Below are the entries to work from; restate word for word the portion that opens with the line containing "zu ermöglichen. Du" and closes with the line containing "Andere als die", keeping both.
** Opening Dataset records block **
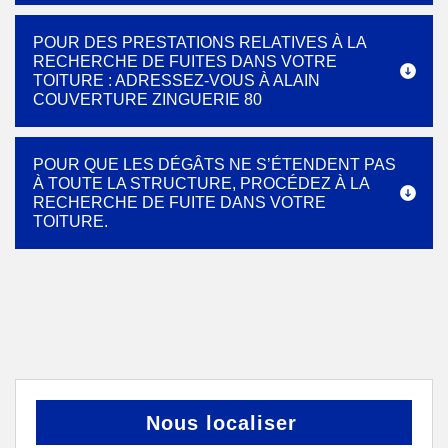
POUR DES PRESTATIONS RELATIVES À LA
RECHERCHE DE FUITES DANS VOTRE
TOITURE : ADRESSEZ-VOUS À ALAIN
COUVERTURE ZINGUERIE 80
POUR QUE LES DÉGÂTS NE S’ÉTENDENT PAS
À TOUTE LA STRUCTURE, PROCÉDEZ À LA
RECHERCHE DE FUITE DANS VOTRE
TOITURE.
Nous localiser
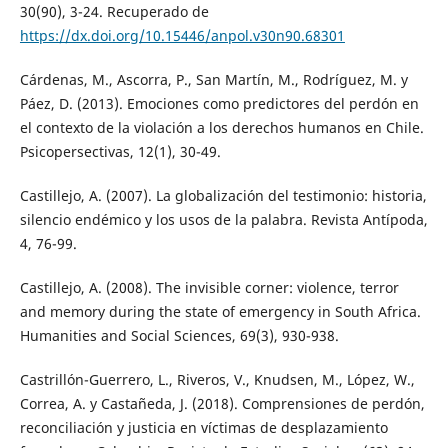
30(90), 3-24. Recuperado de
https://dx.doi.org/10.15446/anpol.v30n90.68301
Cárdenas, M., Ascorra, P., San Martín, M., Rodríguez, M. y
Páez, D. (2013). Emociones como predictores del perdón en
el contexto de la violación a los derechos humanos en Chile.
Psicopersectivas, 12(1), 30-49.
Castillejo, A. (2007). La globalización del testimonio: historia,
silencio endémico y los usos de la palabra. Revista Antípoda,
4, 76-99.
Castillejo, A. (2008). The invisible corner: violence, terror
and memory during the state of emergency in South Africa.
Humanities and Social Sciences, 69(3), 930-938.
Castrillón-Guerrero, L., Riveros, V., Knudsen, M., López, W.,
Correa, A. y Castañeda, J. (2018). Comprensiones de perdón,
reconciliación y justicia en víctimas de desplazamiento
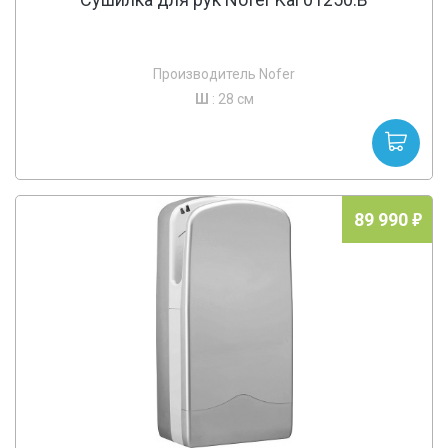
Производитель Nofer
Ш
: 28 см
89 990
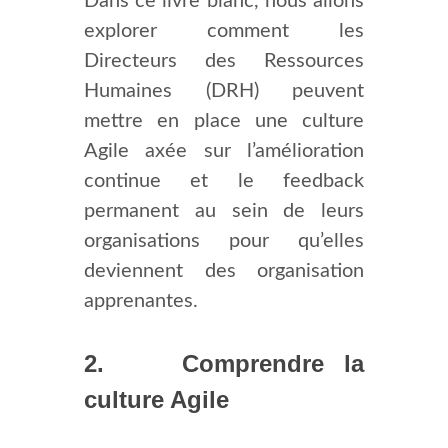
Dans ce livre blanc, nous allons
explorer comment les
Directeurs des Ressources
Humaines (DRH) peuvent
mettre en place une culture
Agile axée sur l’amélioration
continue et le feedback
permanent au sein de leurs
organisations pour qu’elles
deviennent des organisation
apprenantes.
2. Comprendre la
culture Agile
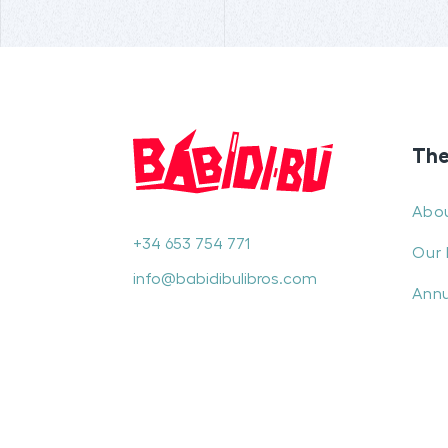
The
Abo
+34 653 754 771
Our 
info@babidibulibros.com
Annu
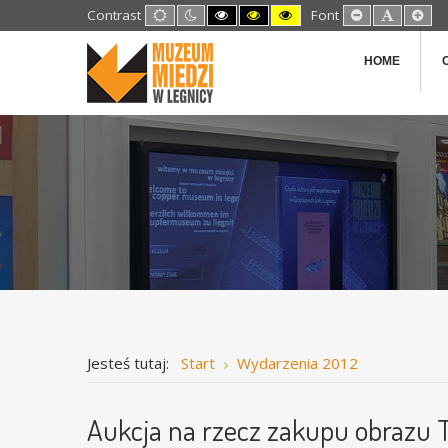
Default
Night
High
High
High
Set
Set
Set
Contrast
Font
mode
mode
Contrast
Contrast
Contrast
Smaller
Default
Lar
Black
Black
Yellow
Font
Font
Fon
White
Yellow
Black
HOME
mode
mode
mode
Jesteś tutaj:
Start
Wydarzenia 2012
Aukcja na rzecz zakupu obrazu 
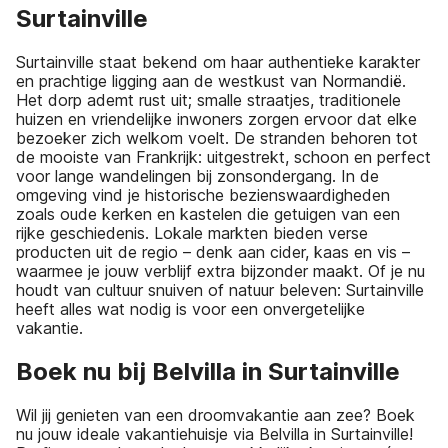
Surtainville
Surtainville staat bekend om haar authentieke karakter
en prachtige ligging aan de westkust van Normandië.
Het dorp ademt rust uit; smalle straatjes, traditionele
huizen en vriendelijke inwoners zorgen ervoor dat elke
bezoeker zich welkom voelt. De stranden behoren tot
de mooiste van Frankrijk: uitgestrekt, schoon en perfect
voor lange wandelingen bij zonsondergang. In de
omgeving vind je historische bezienswaardigheden
zoals oude kerken en kastelen die getuigen van een
rijke geschiedenis. Lokale markten bieden verse
producten uit de regio – denk aan cider, kaas en vis –
waarmee je jouw verblijf extra bijzonder maakt. Of je nu
houdt van cultuur snuiven of natuur beleven: Surtainville
heeft alles wat nodig is voor een onvergetelijke
vakantie.
Boek nu bij Belvilla in Surtainville
Wil jij genieten van een droomvakantie aan zee? Boek
nu jouw ideale vakantiehuisje via Belvilla in Surtainville!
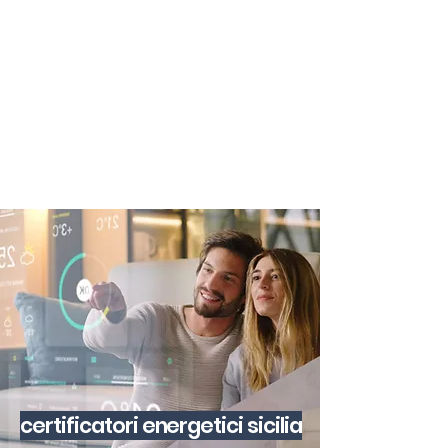
certificazione-energetica-
facile.com
Serve assistenza?
800.200.260
N. verde
certificatori energetici sicilia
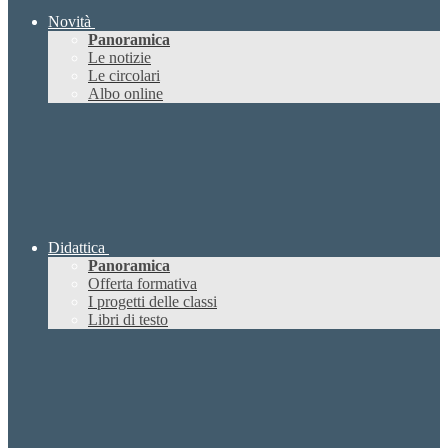
Novità
Panoramica
Le notizie
Le circolari
Albo online
Didattica
Panoramica
Offerta formativa
I progetti delle classi
Libri di testo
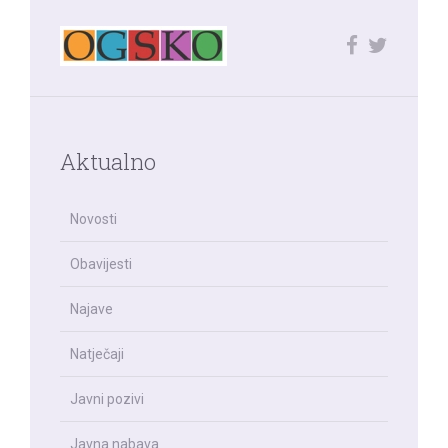
Aktualno
Novosti
Obavijesti
Najave
Natječaji
Javni pozivi
Javna nabava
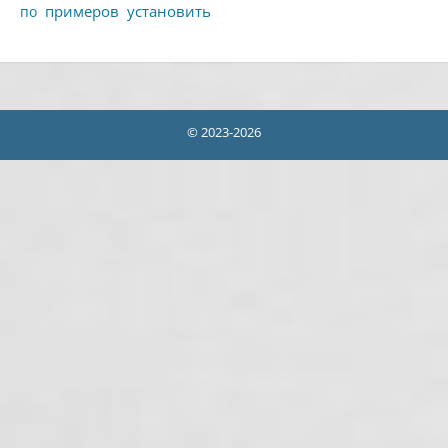
примеров
установить
по
© 2023-2026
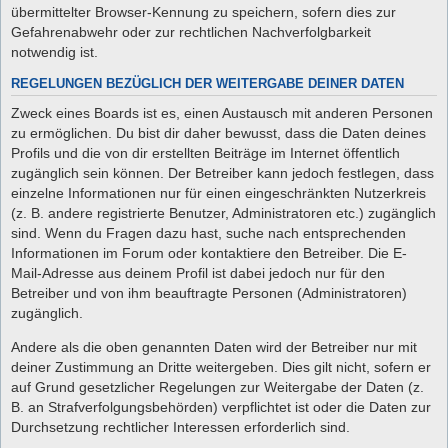
übermittelter Browser-Kennung zu speichern, sofern dies zur
Gefahrenabwehr oder zur rechtlichen Nachverfolgbarkeit
notwendig ist.
REGELUNGEN BEZÜGLICH DER WEITERGABE DEINER DATEN
Zweck eines Boards ist es, einen Austausch mit anderen Personen
zu ermöglichen. Du bist dir daher bewusst, dass die Daten deines
Profils und die von dir erstellten Beiträge im Internet öffentlich
zugänglich sein können. Der Betreiber kann jedoch festlegen, dass
einzelne Informationen nur für einen eingeschränkten Nutzerkreis
(z. B. andere registrierte Benutzer, Administratoren etc.) zugänglich
sind. Wenn du Fragen dazu hast, suche nach entsprechenden
Informationen im Forum oder kontaktiere den Betreiber. Die E-
Mail-Adresse aus deinem Profil ist dabei jedoch nur für den
Betreiber und von ihm beauftragte Personen (Administratoren)
zugänglich.
Andere als die oben genannten Daten wird der Betreiber nur mit
deiner Zustimmung an Dritte weitergeben. Dies gilt nicht, sofern er
auf Grund gesetzlicher Regelungen zur Weitergabe der Daten (z.
B. an Strafverfolgungsbehörden) verpflichtet ist oder die Daten zur
Durchsetzung rechtlicher Interessen erforderlich sind.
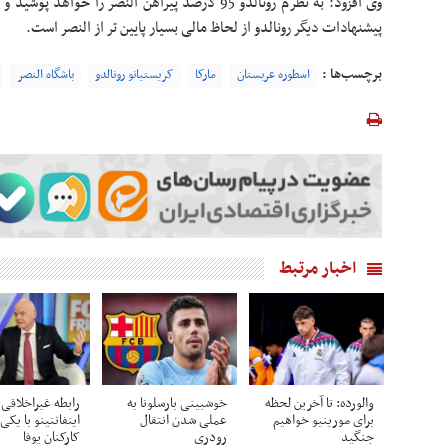
وی افزود: به نظرم رونالدو 95 درصد پیراهن النصر را خ
پیشنهادات دیگر رونالدو از لحاظ مالی بسیار پایین تر از النصر است.
برچسب‌ها :
اسطوره عربستان
مارکا
کریستیانو رونالدو
باشگاه النصر
اخبار مرتبط
والورده: تا آخرین لحظه
خوشبینی بارسلونا به
رابطه غیراخلاقی
برای مورینیو خواهیم
عملی شدن انتقال
اینفانتینو با یکی 
جنگید
رودری
کارکنان یوفا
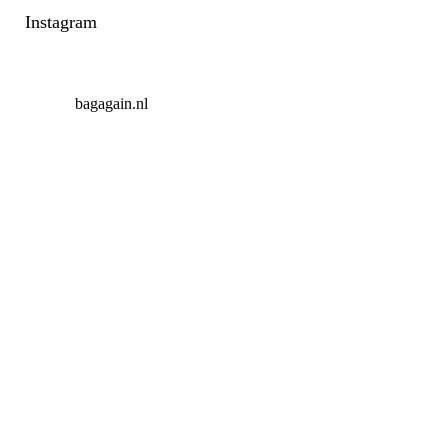
Instagram
bagagain.nl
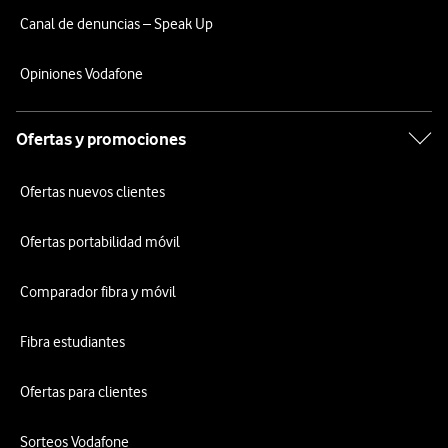
Canal de denuncias – Speak Up
Opiniones Vodafone
Ofertas y promociones
Ofertas nuevos clientes
Ofertas portabilidad móvil
Comparador fibra y móvil
Fibra estudiantes
Ofertas para clientes
Sorteos Vodafone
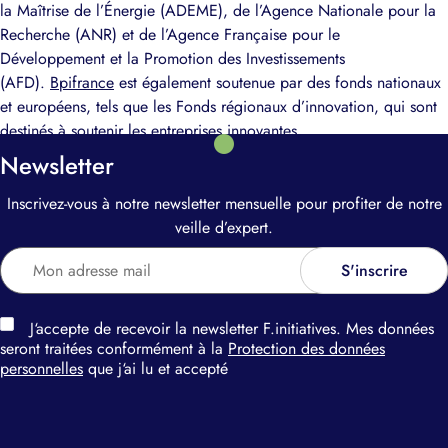
la Maîtrise de l’Énergie (ADEME), de l’Agence Nationale pour la
Recherche (ANR) et de l’Agence Française pour le
Développement et la Promotion des Investissements
(AFD).
Bpifrance
est également soutenue par des fonds nationaux
et européens, tels que les Fonds régionaux d’innovation, qui sont
destinés à soutenir les entreprises innovantes.
Newsletter
Inscrivez-vous à notre newsletter mensuelle pour profiter de notre
veille d’expert.
J‘accepte de recevoir la newsletter F.initiatives. Mes données
seront traitées conformément à la
Protection des données
personnelles
que j‘ai lu et accepté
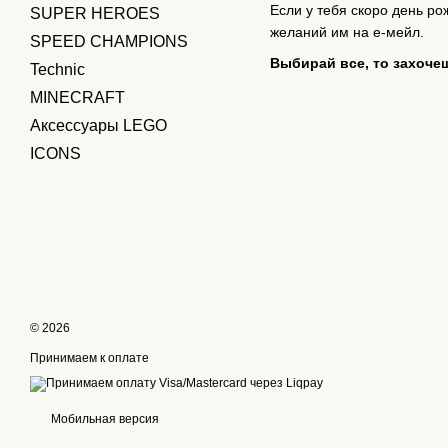
Если у тебя скоро день ро
SUPER HEROES
желаний им на е-мейл.
SPEED CHAMPIONS
Выбирай все, то захочеш
Technic
MINECRAFT
Аксессуары LEGO
ICONS
© 2026
Принимаем к оплате
Мобильная версия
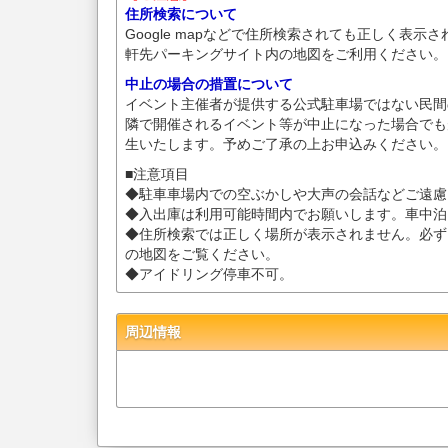
住所検索について
Google mapなどで住所検索されても正しく表示
軒先パーキングサイト内の地図をご利用ください。
中止の場合の措置について
イベント主催者が提供する公式駐車場ではない民間
隣で開催されるイベント等が中止になった場合でも
生いたします。予めご了承の上お申込みください。
■注意項目
◆駐車車場内での空ぶかしや大声の会話などご遠慮
◆入出庫は利用可能時間内でお願いします。車中泊
◆住所検索では正しく場所が表示されません。必ず
の地図をご覧ください。
◆アイドリング停車不可。
周辺情報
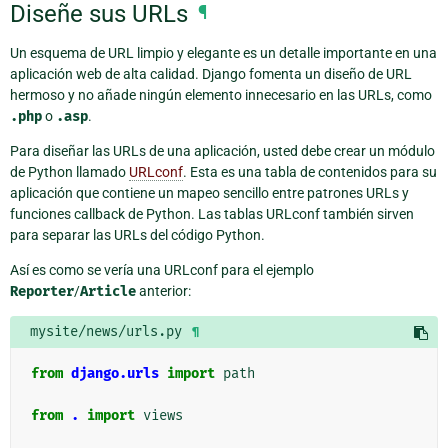
Diseñe sus URLs
¶
Un esquema de URL limpio y elegante es un detalle importante en una
aplicación web de alta calidad. Django fomenta un diseño de URL
hermoso y no añade ningún elemento innecesario en las URLs, como
.php
o
.asp
.
Para diseñar las URLs de una aplicación, usted debe crear un módulo
de Python llamado
URLconf
. Esta es una tabla de contenidos para su
aplicación que contiene un mapeo sencillo entre patrones URLs y
funciones callback de Python. Las tablas URLconf también sirven
para separar las URLs del código Python.
Así es como se vería una URLconf para el ejemplo
Reporter
/
Article
anterior:
mysite/news/urls.py
¶
from
django.urls
import
path
from
.
import
views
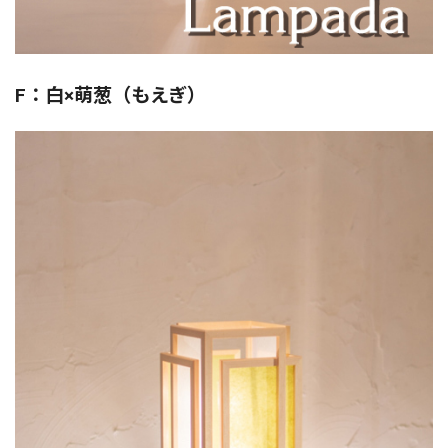
F：白×萌葱（もえぎ）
** Closing Dataset records block **
* _The completed task_
zu ermöglichen. Du bist dir daher bewusst, dass die Daten deines
Profils und die von dir erstellten Beiträge im Internet öffentlich
zugänglich sein können. Der Betreiber kann jedoch festlegen, dass
einzelne Informationen nur für einen eingeschränkten Nutzerkreis
(z. B. andere registrierte Benutzer, Administratoren etc.) zugänglich
sind. Wenn du Fragen dazu hast, suche nach entsprechenden
Informationen im Forum oder kontaktiere den Betreiber. Die E-
Mail-Adresse aus deinem Profil ist dabei jedoch nur für den
Betreiber und von ihm beauftragte Personen (Administratoren)
zugänglich.
Andere als die oben genannten Daten wird der Betreiber nur mit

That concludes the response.